Value systems clashed at a meeting Monday on whether to allow accessory dwelling units in East Animas City.
It was the first meeting in a public process that will last through March 31, 2015, and end with a set of guidelines about how the units will be regulated.
The need for affordable housing was a major argument for those in favor of secondary units. This was pitted against those who want to see the neighborhood retain its character.
For many at the meeting, an ADU provided either the necessary income to buy their house or more affordable housing to allow them to live in Durango.
Some contended that secondary units had brought diversity to the neighborhood, and others said they had invested greatly into their ADU and improved the property.
Jeff Widen rebuilt his garage and improved every aspect of his property, and rent from his secondary unit made it possible to stay in Durango.
“We upgraded the character of this lot,” he said.
Others were concerned that by allowing the new construction of ADUs, it would create greater housing density, and Animas City would lose its rural flavor.
The need for infrastructure upgrades also was raised as concern that some felt should be addressed before opening the neighborhood to more growth.
“You might be pushing it past its limits,” Chris Wilbur said of the infrastructure.
Existing ADUs that were built illegally raised different issues about fairness. Some residents felt that those with existing ADUs should pay fees to the city for services.

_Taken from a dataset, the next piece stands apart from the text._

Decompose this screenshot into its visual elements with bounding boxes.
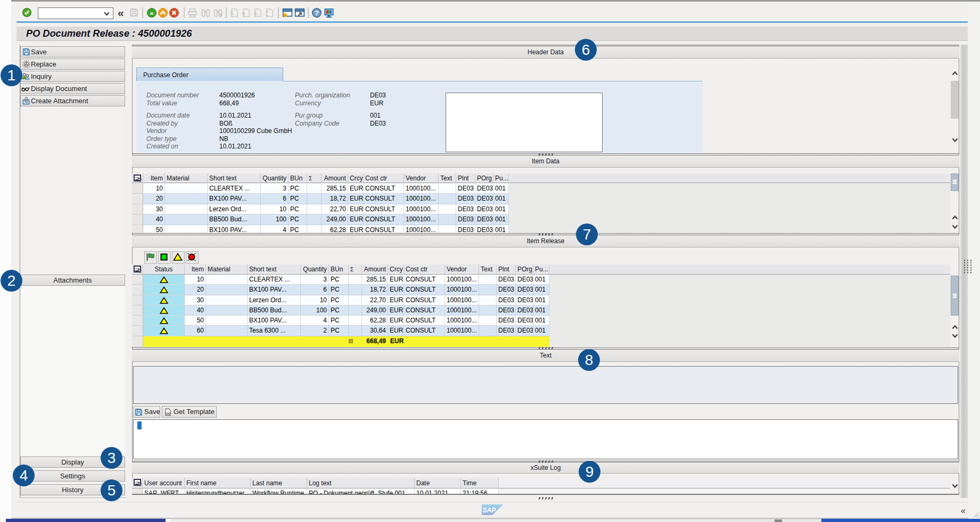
svg-text:?: ?	[315, 9, 319, 17]
svg-text:«: «	[150, 10, 154, 17]
svg-text:SAP: SAP	[483, 507, 497, 514]
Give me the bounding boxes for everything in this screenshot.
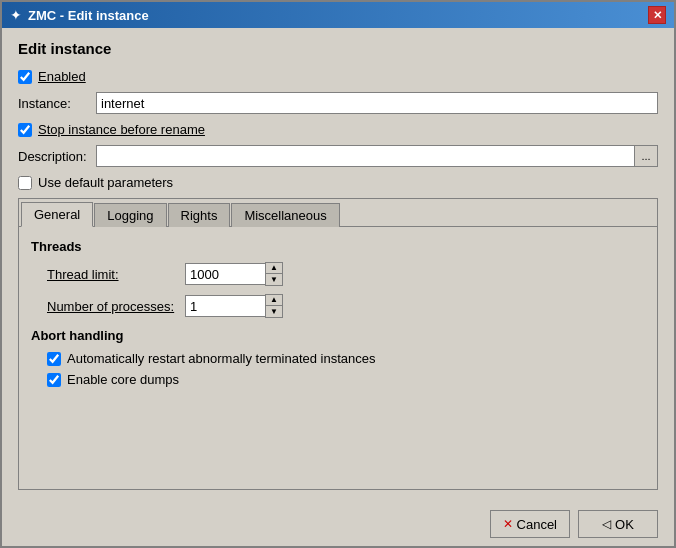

“Everybody is subsidizing these illegal ADUs,” said Chris Paulson, a Animas City resident.
The city already has gone through this process for the neighborhood east of downtown and the avenue neighborhood along north Main.
In these areas, the city is asking residents to voluntary register their units before systematic enforcement begins March 31.
As an issue of fairness, the Durango City Council decided to assess fees based on the year units were built.
So major fees up to $10,000 will be levied only on units built during or after 1989. If an owner chooses to register their unit with the city, the back fees can be paid back over five years. A fee structure has not been presented for Animas City.
In the two historic neighborhoods with ADU rules, the council decided to enforce an owner-occupancy stipulation, which requires the owner to live in one unit if an ADU is on the property.
Resident Alma Evans recommended this provision because it could help prevent drawing investors into the neighborhood.
“It supports home ownership in your neighborhood,” she said.
The next step will be a survey, and city officials will present their recommendations to the public in January.